Now I've implemented UniformRange for Pos2D and Uniform for Color as so:

instance UniformRange Pos2D
  where
    uniformRM (Pos2D x1 y1, Pos2D x2 y2) g = Pos2D
        <$> uniformRM (x1, x2) g
        <*> uniformRM (y1, y2) g

instance Uniform Color
  where
    uniformM g = G.makeColor
        <$> uniformRM (0.0, 1.0) g
        <*> uniformRM (0.0, 1.0) g
        <*> uniformRM (0.0, 1.0) g
        <*> return 1.0

Given a tuple of Pos2D (representing the corners of the bounds), it will return a random Pos2D distributed uniformly between those. And for Color, it will return a random color with uniform R, G, and B values, but with a fixed alpha = 255 (1.0).

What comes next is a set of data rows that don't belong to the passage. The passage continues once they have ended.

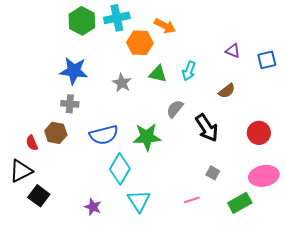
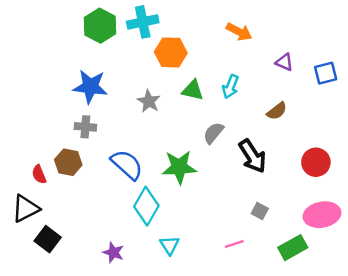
orange arrow: (165, 26) -> (239, 32), moved
blue semicircle: (104, 135) -> (127, 165), turned -124
cyan triangle: (139, 201) -> (170, 245), size x0.7

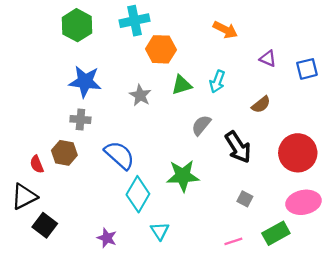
green hexagon: (100, 26) -> (77, 25), moved
green triangle: (193, 90) -> (182, 85), turned -30
red circle: (316, 162) -> (298, 153), size x1.4
green star: (179, 167) -> (183, 176), moved
pink line: (234, 244) -> (233, 241), moved

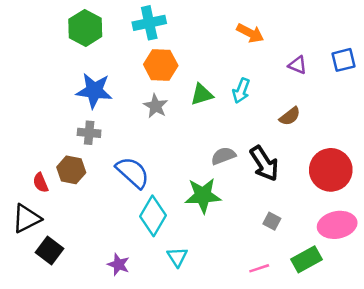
orange hexagon: (161, 49) -> (161, 65), moved
blue square: (307, 69) -> (344, 60), moved
gray semicircle: (201, 125) -> (223, 156), moved, turned 30

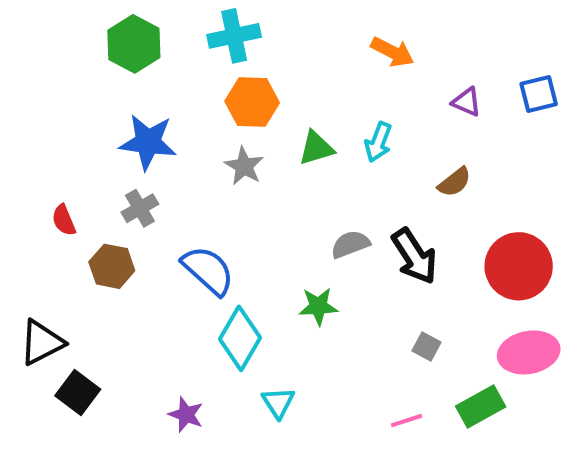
gray cross: (89, 133) -> (140, 208), turned -35
red semicircle: (41, 183) -> (64, 220), moved
green star: (203, 195) -> (318, 306), size x0.7

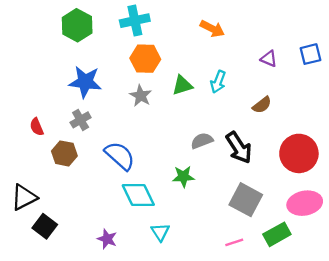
orange arrow: (392, 52) -> (212, 29), moved
cyan diamond: (240, 338) -> (138, 195), turned -56
gray square: (426, 346) -> (246, 200), size x2.0

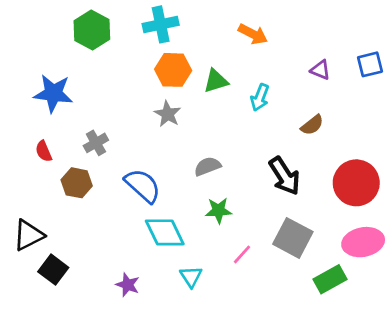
blue star: (85, 82) -> (53, 93), moved
green triangle: (182, 85) -> (216, 81), moved
gray semicircle: (202, 141) -> (207, 166), moved
pink line: (234, 242) -> (242, 254), moved, turned -30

The question is now, how do I make an org?

randomOrg :: RandomGen g => g -> Org
randomOrg = -- ...
  where
    gen = mkStdGen 1337

The issue I'm having is that uniformR and uniformM take a g and return a tuple of (a, g). So I'm not sure what the cleanest, most "Haskelly" way would be to actually chain these calls together to create the Org.

Any thoughts? Thanks,

Edit:

I know that I can do this:

randomOrg :: RandomGen g => g -> Org
randomOrg g = Org pos color
  where
    (pos, g1) = uniformR (Pos2D 0 0, Pos2D 720 480) g
    (color, g2) = uniform g1

But I'm not a fan of that for obvious reasons.

Edit 2:

Ok so after some thinking, I think the function I need might need to look something like this?

pUniform
    :: (Uniform a, RandomGen g)
    => (a -> b, g) -> (g -> (a, g)) -> (b, g)

But I'm not sure.

Edit 3:

Now I'm thinking a functor might be relvant:

(<$>) :: (Functor f) => (a -> b) -> f a -> f b  

So if we take some function (a->b) (which could be for example the Org constructor), and we have some a wrapped in the context f, which would be like (a, g) then we can produce a b wrapped in the context, which would be (b, g). Seems right to me, but I'm not sure how to translate that into actual code.

Upvotes: 2

Views: 386

Answers (1)

bradrn
bradrn

Reputation: 8477

As outlined here, the best way of doing this is by using the new monadic interface:

randomOrg :: StatefulGen g m => g -> m Org
randomOrg g = Org <$> uniformR (Pos2D 0 0, Pos2D 720 480) g <*> uniform g

Which you can then specialise to a pure stateful function:

randomOrg' :: RandomGen g => g -> (Org, g)
randomOrg' g = runStateGen g randomOrg

Though this approach is more general, so you can also run it e.g. in IO using mutable state:

randomOrg'' :: RandomGen g => IOGenM g -> IO Org
randomOrg'' = randomOrg

(Warning: these should work, but I haven’t double-checked it myself; please tell me if you find any lurking errors!)